● INFORMATION PROVIDED
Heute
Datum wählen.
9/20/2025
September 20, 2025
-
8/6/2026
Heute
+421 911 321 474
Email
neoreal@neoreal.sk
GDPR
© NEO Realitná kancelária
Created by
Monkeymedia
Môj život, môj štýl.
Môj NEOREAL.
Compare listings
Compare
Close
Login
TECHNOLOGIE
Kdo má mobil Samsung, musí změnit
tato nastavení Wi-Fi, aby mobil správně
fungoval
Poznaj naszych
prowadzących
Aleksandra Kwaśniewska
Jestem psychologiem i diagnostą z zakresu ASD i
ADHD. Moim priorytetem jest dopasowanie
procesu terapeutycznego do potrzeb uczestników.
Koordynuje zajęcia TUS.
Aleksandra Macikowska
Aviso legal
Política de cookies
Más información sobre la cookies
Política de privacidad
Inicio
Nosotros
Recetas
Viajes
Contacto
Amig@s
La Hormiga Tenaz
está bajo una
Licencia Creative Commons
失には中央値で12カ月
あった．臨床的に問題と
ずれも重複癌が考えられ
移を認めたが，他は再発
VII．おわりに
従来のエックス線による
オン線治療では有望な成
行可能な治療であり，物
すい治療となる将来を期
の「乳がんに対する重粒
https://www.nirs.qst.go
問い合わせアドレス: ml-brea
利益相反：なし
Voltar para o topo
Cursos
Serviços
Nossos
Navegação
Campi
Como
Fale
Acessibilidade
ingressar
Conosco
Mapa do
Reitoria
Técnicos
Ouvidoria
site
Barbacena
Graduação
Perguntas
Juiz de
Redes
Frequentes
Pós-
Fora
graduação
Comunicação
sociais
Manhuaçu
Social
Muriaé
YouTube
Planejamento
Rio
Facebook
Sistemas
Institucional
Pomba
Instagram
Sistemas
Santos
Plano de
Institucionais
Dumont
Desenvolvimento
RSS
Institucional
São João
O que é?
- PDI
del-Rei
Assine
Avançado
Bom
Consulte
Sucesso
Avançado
--
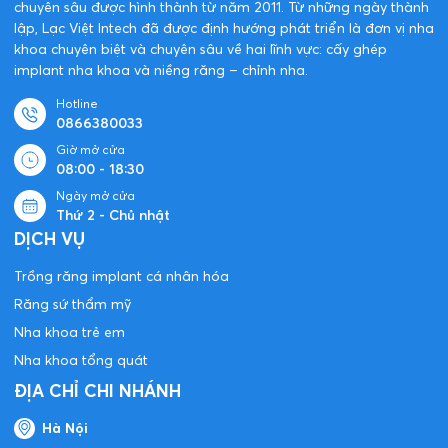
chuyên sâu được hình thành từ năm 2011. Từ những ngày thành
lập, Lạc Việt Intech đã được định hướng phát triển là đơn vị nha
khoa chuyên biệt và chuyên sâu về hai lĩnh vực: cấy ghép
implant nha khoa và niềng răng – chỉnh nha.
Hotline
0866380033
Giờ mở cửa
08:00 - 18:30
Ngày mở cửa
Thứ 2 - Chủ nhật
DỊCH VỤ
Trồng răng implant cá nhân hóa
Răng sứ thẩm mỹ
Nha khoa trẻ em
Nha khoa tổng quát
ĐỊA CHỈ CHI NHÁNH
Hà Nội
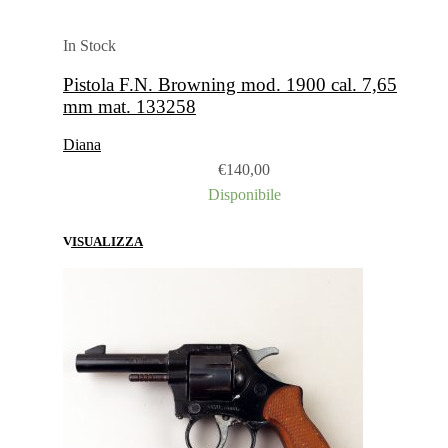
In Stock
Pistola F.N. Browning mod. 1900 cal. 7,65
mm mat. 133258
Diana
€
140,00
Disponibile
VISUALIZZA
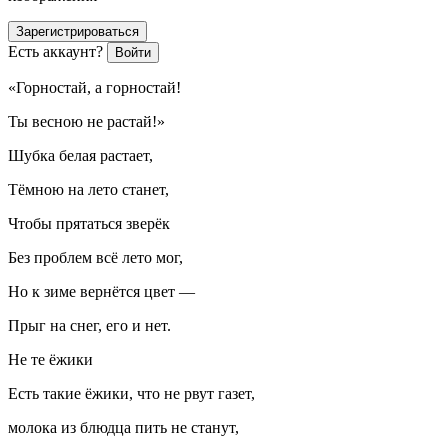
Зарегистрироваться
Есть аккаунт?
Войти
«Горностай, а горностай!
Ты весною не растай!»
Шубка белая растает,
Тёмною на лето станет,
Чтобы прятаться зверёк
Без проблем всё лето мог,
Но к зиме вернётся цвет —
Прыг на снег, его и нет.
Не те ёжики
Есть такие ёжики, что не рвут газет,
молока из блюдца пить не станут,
--
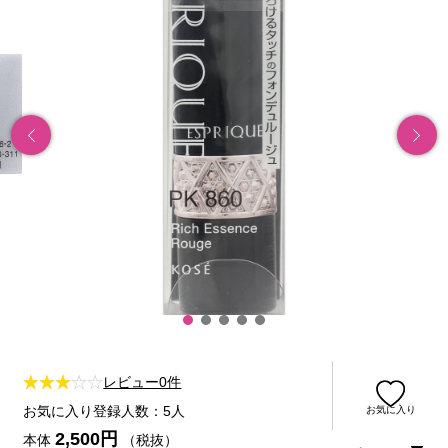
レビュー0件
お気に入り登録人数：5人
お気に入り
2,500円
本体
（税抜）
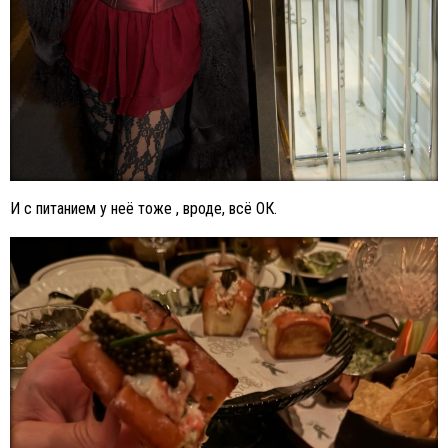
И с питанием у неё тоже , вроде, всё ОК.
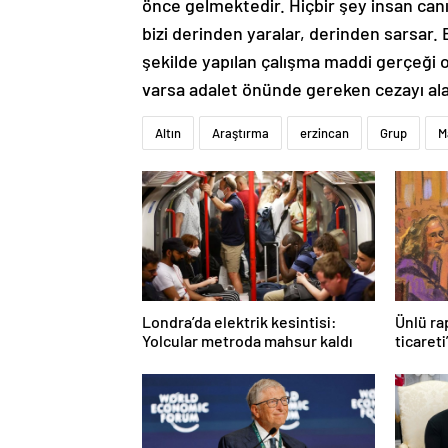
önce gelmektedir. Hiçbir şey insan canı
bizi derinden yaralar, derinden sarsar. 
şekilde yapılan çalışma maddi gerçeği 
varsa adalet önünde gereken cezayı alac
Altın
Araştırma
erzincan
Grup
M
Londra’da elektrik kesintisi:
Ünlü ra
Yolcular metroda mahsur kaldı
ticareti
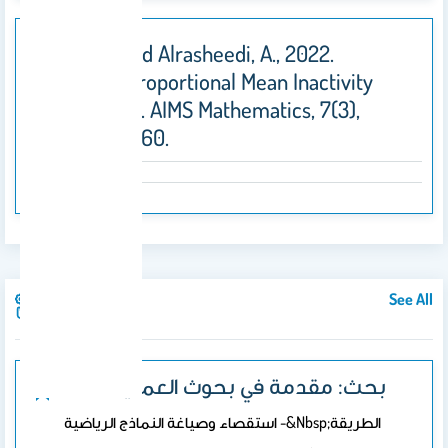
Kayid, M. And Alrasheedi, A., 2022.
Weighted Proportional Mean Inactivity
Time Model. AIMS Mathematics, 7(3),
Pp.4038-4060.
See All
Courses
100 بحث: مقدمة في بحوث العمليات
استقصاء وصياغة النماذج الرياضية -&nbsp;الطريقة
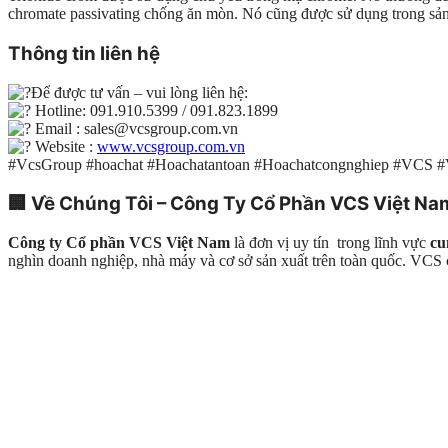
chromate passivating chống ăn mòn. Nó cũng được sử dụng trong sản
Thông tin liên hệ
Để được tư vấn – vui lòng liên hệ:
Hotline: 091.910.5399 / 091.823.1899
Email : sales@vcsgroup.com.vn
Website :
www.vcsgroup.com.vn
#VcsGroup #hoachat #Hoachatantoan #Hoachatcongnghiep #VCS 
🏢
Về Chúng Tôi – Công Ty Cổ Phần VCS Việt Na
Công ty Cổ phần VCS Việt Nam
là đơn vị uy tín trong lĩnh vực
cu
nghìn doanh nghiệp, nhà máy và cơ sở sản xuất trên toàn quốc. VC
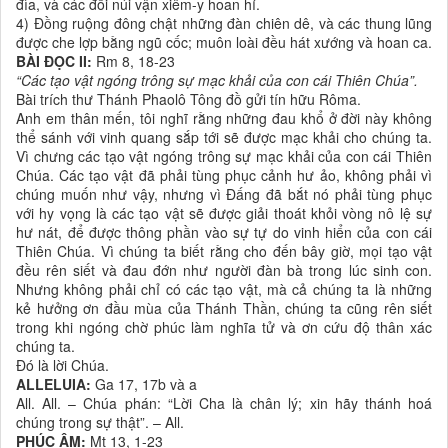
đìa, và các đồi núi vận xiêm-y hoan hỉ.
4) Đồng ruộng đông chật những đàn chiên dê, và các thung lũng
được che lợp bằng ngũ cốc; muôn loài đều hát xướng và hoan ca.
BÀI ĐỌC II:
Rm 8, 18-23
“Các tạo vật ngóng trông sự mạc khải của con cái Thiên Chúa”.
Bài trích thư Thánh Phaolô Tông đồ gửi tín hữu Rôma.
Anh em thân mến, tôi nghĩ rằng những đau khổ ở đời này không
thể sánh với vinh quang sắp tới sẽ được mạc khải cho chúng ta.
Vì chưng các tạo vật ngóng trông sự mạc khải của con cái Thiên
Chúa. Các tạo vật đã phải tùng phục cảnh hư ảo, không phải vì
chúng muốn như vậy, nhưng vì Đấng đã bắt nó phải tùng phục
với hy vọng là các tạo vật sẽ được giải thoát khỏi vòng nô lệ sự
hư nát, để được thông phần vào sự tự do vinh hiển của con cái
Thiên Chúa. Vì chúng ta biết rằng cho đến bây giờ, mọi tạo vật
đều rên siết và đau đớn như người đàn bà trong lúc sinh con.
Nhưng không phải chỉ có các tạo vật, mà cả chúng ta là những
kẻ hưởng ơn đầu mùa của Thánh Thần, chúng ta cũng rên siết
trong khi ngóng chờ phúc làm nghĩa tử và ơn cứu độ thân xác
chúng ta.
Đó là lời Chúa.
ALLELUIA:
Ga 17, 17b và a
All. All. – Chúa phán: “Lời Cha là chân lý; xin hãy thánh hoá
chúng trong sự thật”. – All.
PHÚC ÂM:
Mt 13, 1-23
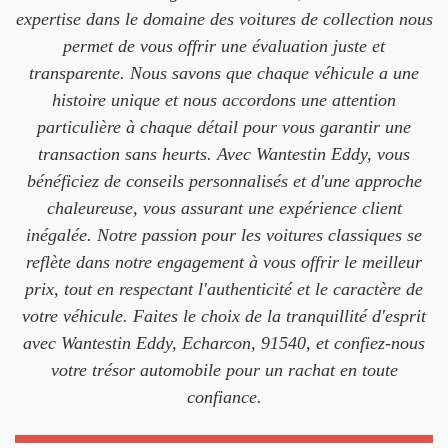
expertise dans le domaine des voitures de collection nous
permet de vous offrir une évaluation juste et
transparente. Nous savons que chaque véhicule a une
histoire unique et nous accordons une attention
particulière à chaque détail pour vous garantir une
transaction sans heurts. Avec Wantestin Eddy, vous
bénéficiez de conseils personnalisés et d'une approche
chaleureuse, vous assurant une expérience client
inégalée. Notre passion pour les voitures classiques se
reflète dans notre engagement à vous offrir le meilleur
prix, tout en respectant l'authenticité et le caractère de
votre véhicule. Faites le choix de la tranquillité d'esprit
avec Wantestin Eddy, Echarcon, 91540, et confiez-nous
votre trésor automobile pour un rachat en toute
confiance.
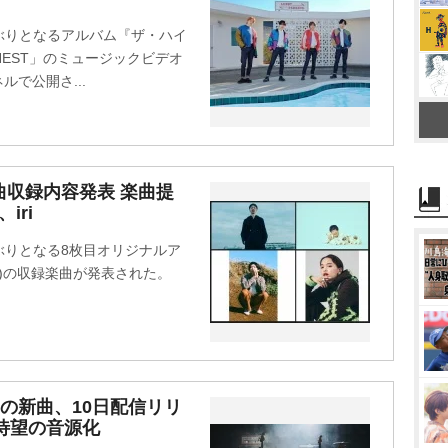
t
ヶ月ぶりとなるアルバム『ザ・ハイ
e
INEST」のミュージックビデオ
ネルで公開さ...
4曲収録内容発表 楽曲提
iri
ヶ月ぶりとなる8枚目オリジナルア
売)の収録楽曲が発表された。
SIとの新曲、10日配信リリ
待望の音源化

● WHAT TO WORK ON
Scan the material above for the string "dans", returning each line that contains it.

● RESPONSE
expertise dans le domaine des voitures de collection nous
reflète dans notre engagement à vous offrir le meilleur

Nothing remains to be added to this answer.